LMAO that's awesome I love it!


----------



## gumbi4u (Sep 3, 2007)

It all depends. The topic was indeed off topic but it all depends on the mod. I for one left, you thread in place on BFC. You have been a long time member and a respected one. One thread is not going to hurt anyone. Its the guys who barely contribute anything and pollute the forum with multiple OT threads that need to be addressed. 
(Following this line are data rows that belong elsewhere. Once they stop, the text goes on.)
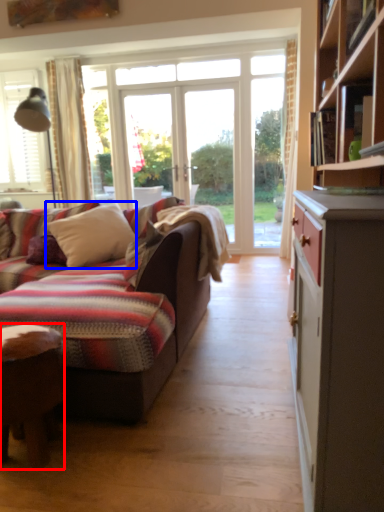 Question: Among these objects, which one is nearest to the camera, desk (highlighted by a red box) or pillow (highlighted by a blue box)?

Choices:
 (A) desk
 (B) pillow

Answer: (A) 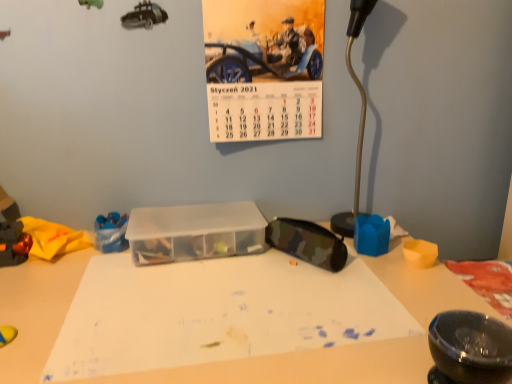 Question: Can you confirm if shiny metallic toy car at left, the third toy from the right, is wider than metallic silver lamp at right?

Choices:
 (A) no
 (B) yes

Answer: (B)

Question: Is the depth of shiny metallic toy car at left, the third toy from the right, less than that of metallic silver lamp at right?

Choices:
 (A) yes
 (B) no

Answer: (B)

Question: Is the surface of shiny metallic toy car at left, the first toy in the left-to-right sequence, in direct contact with metallic silver lamp at right?

Choices:
 (A) yes
 (B) no

Answer: (B)

Question: Is shiny metallic toy car at left, the first toy in the left-to-right sequence, not inside metallic silver lamp at right?

Choices:
 (A) yes
 (B) no

Answer: (A)

Question: From the image's perspective, would you say shiny metallic toy car at left, the third toy from the right, is shown under metallic silver lamp at right?

Choices:
 (A) no
 (B) yes

Answer: (B)

Question: Would you say transparent plastic container at center is part of camo fabric pouch at center-right's contents?

Choices:
 (A) no
 (B) yes

Answer: (A)

Question: Is camo fabric pouch at center-right taller than transparent plastic container at center?

Choices:
 (A) yes
 (B) no

Answer: (A)

Question: Is camo fabric pouch at center-right positioned before transparent plastic container at center?

Choices:
 (A) no
 (B) yes

Answer: (B)

Question: Is camo fabric pouch at center-right at the left side of transparent plastic container at center?

Choices:
 (A) yes
 (B) no

Answer: (B)

Question: Could you tell me if camo fabric pouch at center-right is turned towards transparent plastic container at center?

Choices:
 (A) no
 (B) yes

Answer: (A)

Question: Considering the relative sizes of camo fabric pouch at center-right and transparent plastic container at center in the image provided, is camo fabric pouch at center-right shorter than transparent plastic container at center?

Choices:
 (A) yes
 (B) no

Answer: (B)

Question: Is shiny metallic toy car at left, the first toy in the left-to-right sequence, far from camo fabric pouch at center-right?

Choices:
 (A) yes
 (B) no

Answer: (B) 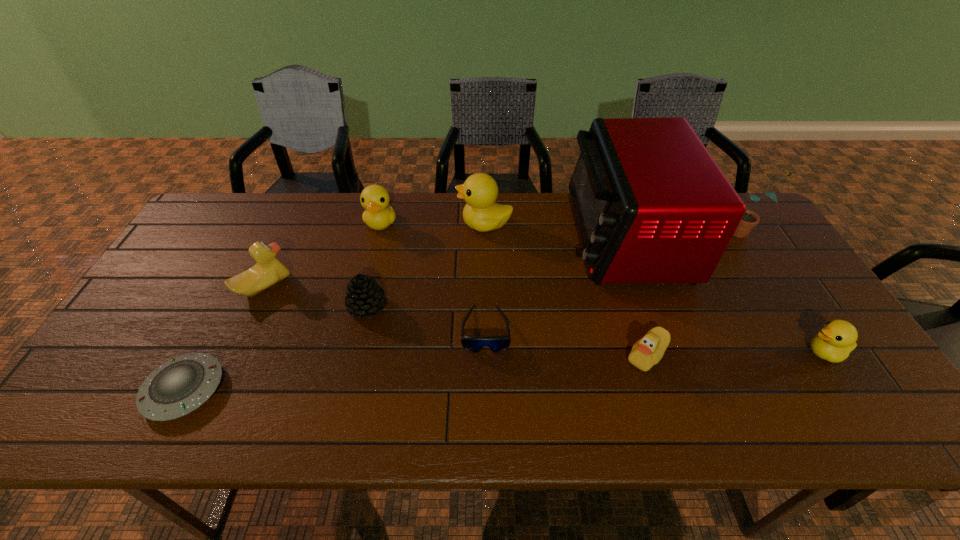 Locate an element on the screen. This screenshot has height=540, width=960. object present at the left edge is located at coordinates (179, 386).

Where is `sunflower present at the right edge`? sunflower present at the right edge is located at coordinates (750, 219).

Where is `duck that is at the right edge`? duck that is at the right edge is located at coordinates (837, 338).

Identify the location of object at the near left corner. The width and height of the screenshot is (960, 540). (179, 386).

I want to click on object positioned at the far right corner, so click(750, 219).

Locate an element on the screen. The image size is (960, 540). free space at the far edge is located at coordinates (546, 199).

Where is `blank area at the near edge`? Image resolution: width=960 pixels, height=540 pixels. blank area at the near edge is located at coordinates (477, 415).

Locate an element on the screen. Image resolution: width=960 pixels, height=540 pixels. vacant region at the left edge of the desktop is located at coordinates (213, 251).

The height and width of the screenshot is (540, 960). I want to click on free location at the right edge of the desktop, so click(x=793, y=320).

Locate an element on the screen. The height and width of the screenshot is (540, 960). free space at the far left corner of the desktop is located at coordinates (256, 193). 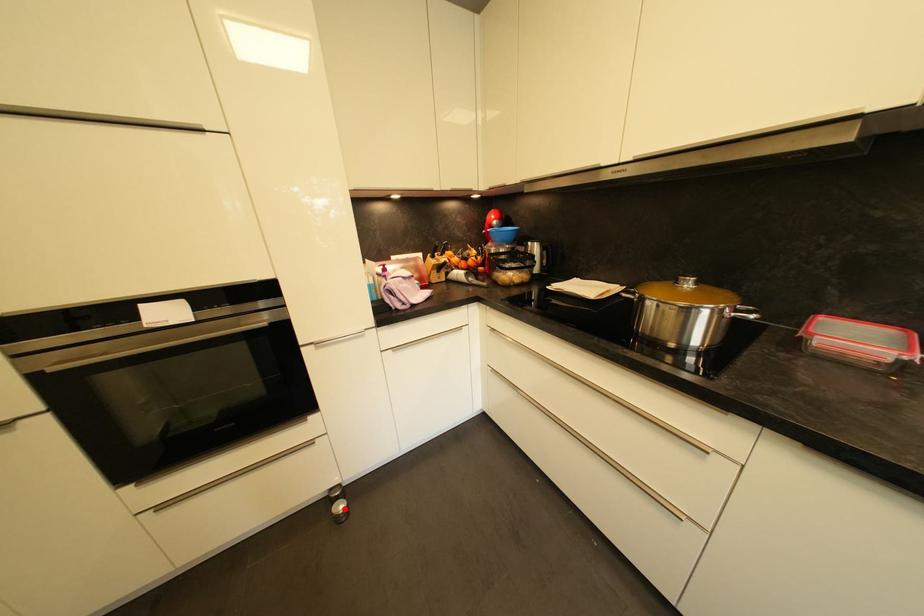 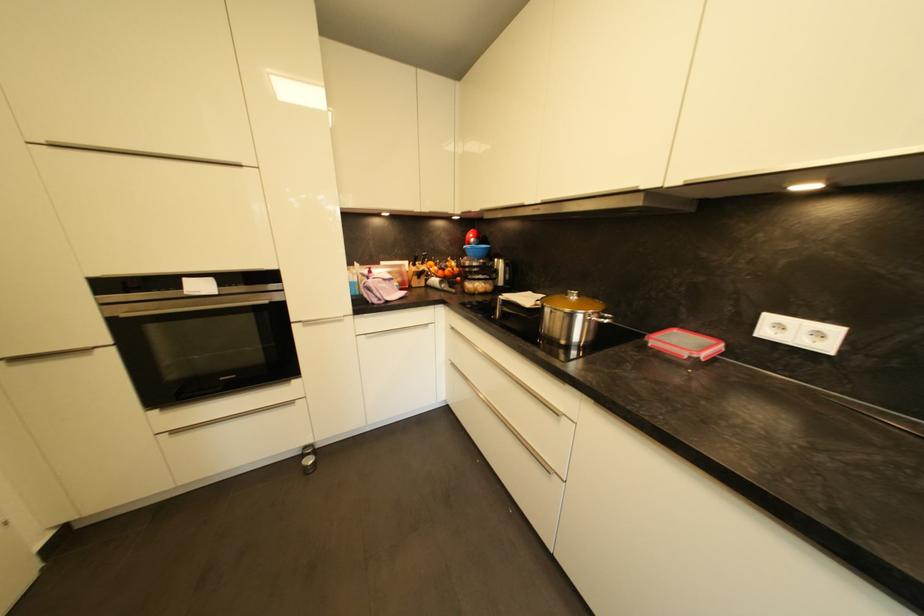 Locate, in the second image, the point that corresponds to the highlighted location in the first image.

(313, 463) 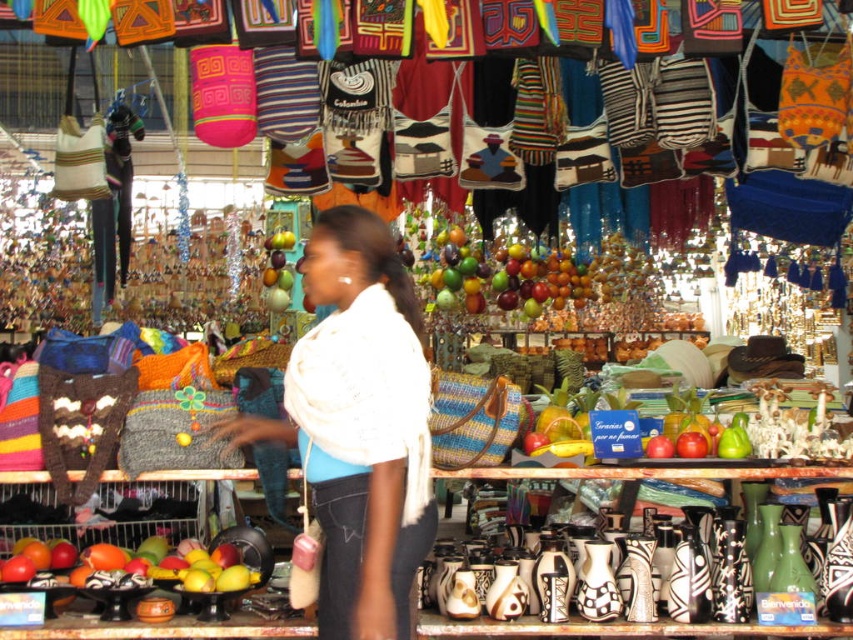 You are a customer at the market and want to buy the white soft scarf at center. The vendor tells you that the scarf is placed exactly at coordinates point 0.667, 0.421. Can you estimate its position based on the scene description?

The white soft scarf at center is located at point (358,426), which means it is positioned two thirds of the way from the left edge and slightly above the middle vertically in the scene.

You are a customer at the market and want to find the white soft scarf at center. Based on its 2D coordinates, where should you look relative to the shelves?

The white soft scarf at center is located at coordinates 0.667 on the x axis and 0.421 on the y axis, so you should look towards the upper right portion of the shelves. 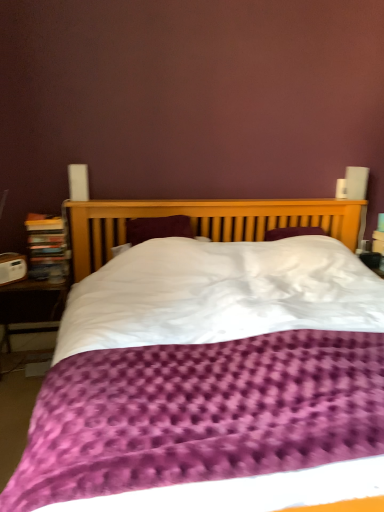 Question: Can you confirm if purple textured duvet at center is positioned to the left of wooden bookcase at left?

Choices:
 (A) yes
 (B) no

Answer: (B)

Question: Is purple textured duvet at center thinner than wooden bookcase at left?

Choices:
 (A) yes
 (B) no

Answer: (B)

Question: From a real-world perspective, is purple textured duvet at center located beneath wooden bookcase at left?

Choices:
 (A) no
 (B) yes

Answer: (B)

Question: Is purple textured duvet at center closer to the viewer compared to wooden bookcase at left?

Choices:
 (A) no
 (B) yes

Answer: (B)

Question: Is purple textured duvet at center located outside wooden bookcase at left?

Choices:
 (A) no
 (B) yes

Answer: (B)

Question: Is purple textured duvet at center oriented away from wooden bookcase at left?

Choices:
 (A) no
 (B) yes

Answer: (A)

Question: From a real-world perspective, is wooden table at lower left physically below purple textured duvet at center?

Choices:
 (A) no
 (B) yes

Answer: (B)

Question: From the image's perspective, is wooden table at lower left located beneath purple textured duvet at center?

Choices:
 (A) no
 (B) yes

Answer: (A)

Question: Is purple textured duvet at center inside wooden table at lower left?

Choices:
 (A) no
 (B) yes

Answer: (A)

Question: Is wooden table at lower left at the right side of purple textured duvet at center?

Choices:
 (A) yes
 (B) no

Answer: (B)

Question: Can you confirm if wooden table at lower left is taller than purple textured duvet at center?

Choices:
 (A) no
 (B) yes

Answer: (A)

Question: Is the position of wooden table at lower left more distant than that of purple textured duvet at center?

Choices:
 (A) yes
 (B) no

Answer: (A)

Question: Can wooden table at lower left be found inside purple textured duvet at center?

Choices:
 (A) yes
 (B) no

Answer: (B) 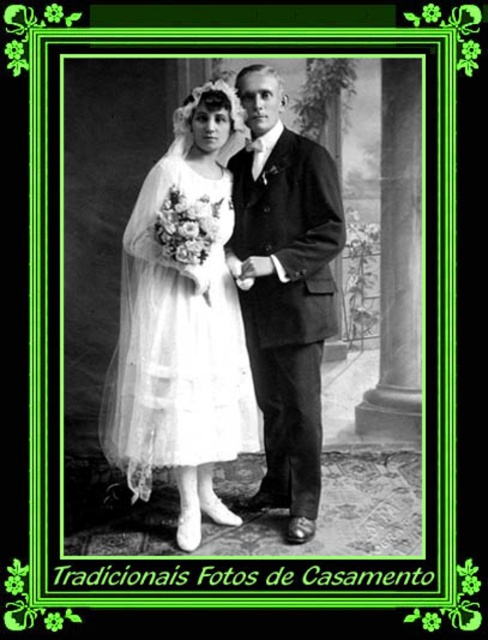 Does translucent white tulle dress at center have a larger size compared to smooth black suit at center?

Indeed, translucent white tulle dress at center has a larger size compared to smooth black suit at center.

Image resolution: width=488 pixels, height=640 pixels. What do you see at coordinates (177, 342) in the screenshot? I see `translucent white tulle dress at center` at bounding box center [177, 342].

Image resolution: width=488 pixels, height=640 pixels. What do you see at coordinates (177, 342) in the screenshot?
I see `translucent white tulle dress at center` at bounding box center [177, 342].

This screenshot has height=640, width=488. Identify the location of translucent white tulle dress at center. (177, 342).

Can you confirm if white lace dress at center is positioned above smooth black suit at center?

Yes, white lace dress at center is above smooth black suit at center.

Is white lace dress at center closer to camera compared to smooth black suit at center?

Yes.

Measure the distance between point (180, 128) and camera.

The distance of point (180, 128) from camera is 2.84 meters.

In order to click on white lace dress at center in this screenshot , I will do `click(226, 307)`.

Does white lace dress at center appear under translucent white tulle dress at center?

No.

Based on the photo, can you confirm if white lace dress at center is bigger than translucent white tulle dress at center?

Yes, white lace dress at center is bigger than translucent white tulle dress at center.

Where is `white lace dress at center`? The width and height of the screenshot is (488, 640). white lace dress at center is located at coordinates (226, 307). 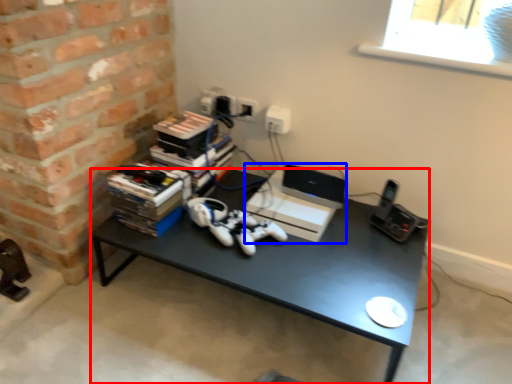 Question: Which object appears closest to the camera in this image, desk (highlighted by a red box) or computer (highlighted by a blue box)?

Choices:
 (A) desk
 (B) computer

Answer: (A)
Plus that toy is quite nifty. :thumbup:


----------



## poolman (Nov 28, 2005)

Thanks Gumbi4u---I have now found that instead of the post being Towed--it is now Moved.


----------



## Fudman (Apr 29, 2007)

I LOVE THIS THING!!! I can't wait for the V-12 version, so I can turn my daughters Honda Civic into a Testa Rossa! :clap: :drive:


----------



## mnepitjr (Sep 12, 2008)

I missed out on this one. But I think I know what you are talking about. I thought these things were a bunch of hype but a friend of mine talked me into putting one on his Navigator. You would not believe the difference it made on it. I had driven it before and after. And I must say it actually made a huge difference.


----------



## Baddguy (Dec 17, 2008)

too funny...


----------



## united2512002 (Jul 21, 2008)

were all car guys here. We just lean a lot toward the BMW side of things.


----------



## Catbert (Mar 4, 2006)

Awesome! 

Catbert

Mine: 2003 530i
Mrs. Catbert: 2003 325xit
Daily driver: Toyota Avalon
BMW CCA Member – Iowa Chapter


----------



## poolman (Nov 28, 2005)

It was only put here in the sence of fun---think that was the reason that gizmo was invented also.


----------



## TemporarySanity (Mar 6, 2007)

I ordered one immediately!!!


----------



## weasel like (Mar 3, 2008)

Awesome.


----------



## msaleem (Sep 11, 2008)

i should put on on my m5.. its too quiet


----------



## Hectorml07 (May 19, 2009)

hahaha if i could have gotten this when i had my teggy... :rofl:


----------



## Missmodena310 (Oct 9, 2008)

weasel like said:


> awesome.


+1


----------